A Randomized, Double-blind, Phase 3 Study of Tucatinib or Placebo in Combination With Trastuzumab and Pertuzumab as Maintenance Therapy for Metastatic HER2+ Breast Cancer (HER2CLIMB-05)

  • Clinical Trial Information

    Trial Contact: Durand, Jennifer; Ribacchi, Stephanie

    Trial Phone: 321.843.2026 ; 321-841-1077

  • IRB No: W21.126.08

    Protocol Abbrev: HER2CLIMB-05

    Principal Investigator:

    Phase: Drug: Phase III

    Age Group: Adult

    Secondary Protocol No: SGNTUC-028

    Treatment: Arm 1: Tucatinib in combination with trastuzumab and Pertuzumab as maintenance therapy Arm 2: Placebo in combination with trastuzumab and Pertuzumab as maintenance therapy

    Therapies Involved: Medication

    ClinicalTrials.gov ID: NCT05132582

  • Objective

    This study will evaluate the efficacy, safety, and pharmacokinetics (PK) of tucatinib in combination with trastuzumab and pertuzumab as maintenance therapy in subjects with advanced HER2+ breast cancer.

  • Key Eligibility

    1. Have centrally confirmed HER2+ breast carcinoma per 2018 American Society of Clinical Oncologists (ASCO)-College of American Pathologists (CAP) guidelines.
    a. Tissue blocks or slides must be submitted and confirmed as HER2+ by a sponsor-designated central laboratory prior to randomization

    2. Have unresectable locally advanced or metastatic (hereafter referred to as “advanced”) disease; if recurrent (after [neo]adjuvant therapy), there must be a minimum 6-month treatment-free interval from any trastuzumab or pertuzumab received in the early breast cancer setting to the diagnosis of advanced HER2+ disease. Prior standard of care therapy for early breast cancer is permitted (eg, prior ado-trastuzumab emtansine [T-DM1]); however, Exclusion Criterion 1 should be noted.

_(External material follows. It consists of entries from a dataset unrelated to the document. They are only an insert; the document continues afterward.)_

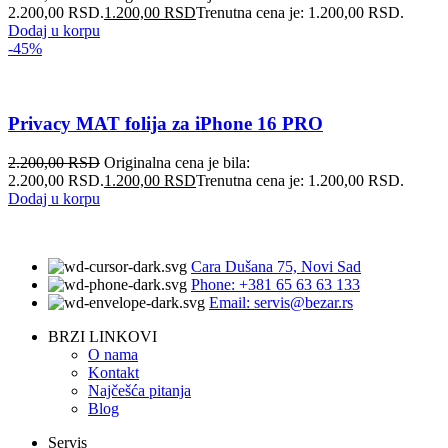
2.200,00 RSD.
1.200,00
RSD
Trenutna cena je: 1.200,00 RSD.
Dodaj u korpu
-45%
Privacy MAT folija za iPhone 16 PRO
2.200,00
RSD
Originalna cena je bila:
2.200,00 RSD.
1.200,00
RSD
Trenutna cena je: 1.200,00 RSD.
Dodaj u korpu
Cara Dušana 75, Novi Sad
Phone: +381 65 63 63 133
Email: servis@bezar.rs
BRZI LINKOVI
O nama
Kontakt
Najčešća pitanja
Blog
Servis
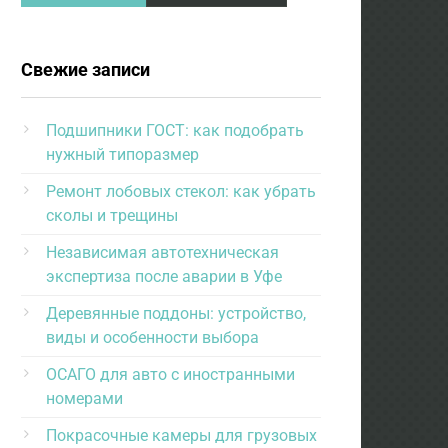
Свежие записи
Подшипники ГОСТ: как подобрать
нужный типоразмер
Ремонт лобовых стекол: как убрать
сколы и трещины
Независимая автотехническая
экспертиза после аварии в Уфе
Деревянные поддоны: устройство,
виды и особенности выбора
ОСАГО для авто с иностранными
номерами
Покрасочные камеры для грузовых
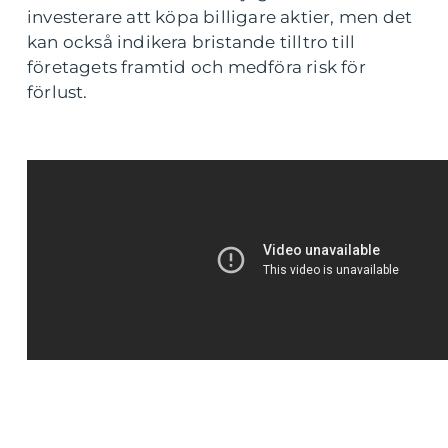
investerare att köpa billigare aktier, men det
kan också indikera bristande tilltro till
företagets framtid och medföra risk för
förlust.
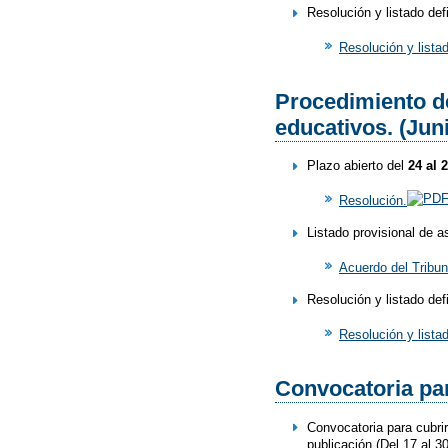
Resolución y listado def
Resolución y listad
Procedimiento de
educativos. (Jun
Plazo abierto del
24 al 
Resolución.
Listado provisional de a
Acuerdo del Tribun
Resolución y listado def
Resolución y listad
Convocatoria par
Convocatoria para cubrir
publicación (Del 17 al 3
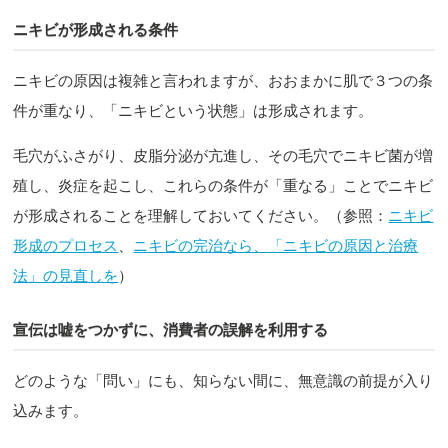
ニキビが形成される条件
ニキビの原因は複雑と言われますが、おおまかに肌で３つの条
件が重なり、「ニキビという状態」は形成されます。
毛穴がふさがり、皮脂分泌が亢進し、その毛穴でニキビ菌が増
殖し、炎症を起こし、これらの条件が「重なる」ことでニキビ
が形成されることを理解しておいてください。（参照：
ニキビ
形成のプロセス
、
ニキビの完治なら、「ニキビの原因と治療
法」の見直しを
）
宣伝は嘘をつかずに、消費者の誤解を利用する
どのような「問い」にも、知らない間に、無意識の前提が入り
込みます。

    3. Have received 4-8 cycles (21-day cycles) of previous treatment with trastuzumab, pertuzumab, and taxane as first-line therapy for advanced HER2+ breast cancer with no evidence of disease progression (per investigator judgement)

    4. Known hormone receptor status (per local guidelines; may be hormone receptor positive [HR+] or negative [HR-])

    5. Be at least 18 years of age, and legally an adult at time of consent

    6. Have Eastern Cooperative Oncology Group Performance Status (ECOG PS) of 0 or 1

    7. Have adequate hepatic function

    8. Have adequate baseline hematologic parameters

    9. Have a serum or plasma creatinine ≤1.5 X institutional ULN.

    10. Have left ventricular ejection fraction (LVEF) ≥50% as assessed by echocardiogram (ECHO) or multiple-gated acquisition scan (MUGA) documented within 4 weeks prior to first dose of study treatment.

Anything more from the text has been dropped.